Version 2.0.1 was unveiled on October 9, the first update to the 2.0-series released by the project's new maintainer Davide Anastasia. Anastasia inherited maintenance duties in September, making him the fourth project leader in two years. At that time he outlined a short list of goals on the project blog, beginning with fixing long-standing crashes, then working to undo feature regressions introduced in the 2.0 release, and finally improving on what many users and software reviewers have (accurately) described as a confusing user interface. 2.0.1 introduces a few cleanups, but primarily consists of bug-fixes.

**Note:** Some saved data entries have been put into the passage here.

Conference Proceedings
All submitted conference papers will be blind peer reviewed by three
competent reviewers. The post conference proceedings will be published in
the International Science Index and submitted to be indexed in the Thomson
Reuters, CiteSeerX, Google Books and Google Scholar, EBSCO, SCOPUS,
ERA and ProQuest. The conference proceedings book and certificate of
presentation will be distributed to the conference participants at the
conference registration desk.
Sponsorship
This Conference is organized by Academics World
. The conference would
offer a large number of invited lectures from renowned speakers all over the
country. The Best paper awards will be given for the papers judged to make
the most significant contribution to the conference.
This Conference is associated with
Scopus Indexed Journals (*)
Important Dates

Linux users can download source code packages from the project's SourceForge.net site (the URL comes from the application's original name, Qtpfsgui — arguably the most intimidating project moniker open source software has ever released). There are Mac OS X and Windows binaries provided as well. The code is simple to compile; it uses the Qmake build tool and depends on Qt4, the image processing libraries Exiv2, libTIFF, and OpenEXR, and the FFTW3 and GNU Scientific Library math libraries. The only hiccup that I encountered in the build process was that Qt4-specific versions of Qmake, the Qt user interface compiler UIC, and Qt meta-object compiler MOC are required; those who build Qt4 applications regularly should have no trouble whatsoever.

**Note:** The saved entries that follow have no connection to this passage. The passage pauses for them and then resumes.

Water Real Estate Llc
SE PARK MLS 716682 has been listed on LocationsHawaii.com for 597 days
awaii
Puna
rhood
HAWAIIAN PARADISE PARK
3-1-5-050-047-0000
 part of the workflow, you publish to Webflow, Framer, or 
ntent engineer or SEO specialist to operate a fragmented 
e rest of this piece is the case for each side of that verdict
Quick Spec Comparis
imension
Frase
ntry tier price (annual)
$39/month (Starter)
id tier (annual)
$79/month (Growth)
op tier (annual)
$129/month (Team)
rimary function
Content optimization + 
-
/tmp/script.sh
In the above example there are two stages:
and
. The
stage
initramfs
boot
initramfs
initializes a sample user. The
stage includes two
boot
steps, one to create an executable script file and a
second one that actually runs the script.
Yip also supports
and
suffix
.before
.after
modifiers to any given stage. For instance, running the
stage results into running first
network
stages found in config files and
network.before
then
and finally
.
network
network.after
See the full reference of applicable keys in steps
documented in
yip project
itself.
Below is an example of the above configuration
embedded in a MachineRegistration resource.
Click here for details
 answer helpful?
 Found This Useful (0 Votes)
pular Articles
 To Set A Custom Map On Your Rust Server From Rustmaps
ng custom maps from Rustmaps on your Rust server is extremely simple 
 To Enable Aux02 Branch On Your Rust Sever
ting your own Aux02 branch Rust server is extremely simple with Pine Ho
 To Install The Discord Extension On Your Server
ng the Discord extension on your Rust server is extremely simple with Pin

HDR workflow: image creation

Presumably, anyone with hardware capable of natively capturing and displaying HDR content also has special-purpose editing software provided by Skywalker Ranch, Weta Digital, or some other professional studio. Luminance is designed for the rest of us, with standard-issue digital cameras and displays. Thus, its workflow consists of two major tasks: importing a set of low dynamic range (LDR) images to blend into a single HDR image, and taking an HDR image and mapping it into an LDR format for distribution over the web or in print.

Most readers have seen HDR-based photos on Flickr or other online sites. The canonical example scenarios are city streets photographed late at night (where the buildings, the street lights, and the lit windows are all visible in one shot) and scenes in broad daylight, where both sun-lit and shaded subjects are properly exposed. In all of these situations, the key is taking multiple exposures at different settings: some exposed for the shadow areas, some exposed for the highlights. In software, we can blend them together, leaving neither washed-out bright spots nor murky, underexposed shadows.

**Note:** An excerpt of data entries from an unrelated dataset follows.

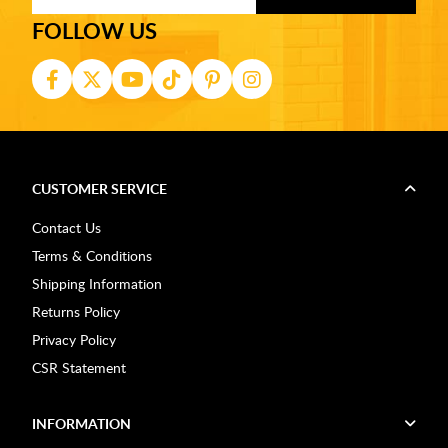
FOLLOW US
CUSTOMER SERVICE
Contact Us
Terms & Conditions
Shipping Information
Returns Policy
Privacy Policy
CSR Statement
INFORMATION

Creating a new HDR image in Luminance consists of loading in the set of LDR originals, taken at bracketed exposure settings, lining them up, and blending the stack down into a single image. The image importer allegedly supports a wide variety of formats, including any camera raw file type supported by DCraw, [Luminance create dialog] JPEG, and TIFF. Once imported, Luminance reads the exposure setting from each file's EXIF tags, or allows you to input it manually if such a tag cannot be found. There are two automatic image-alignment algorithms available — an internal scheme labeled "Median threshold bitmap," and the align_image_stack function from the open source panorama tool Hugin. Alternately, you can choose to manually align the images using built-in editing tools. Finally, you must choose an HDR image "profile," consisting of a weighting function, response curve, and HDR creation algorithm. The settings you choose are applied to your stack of input images, and the result pops up in a preview window, where you can inspect it in all of its HDR glory.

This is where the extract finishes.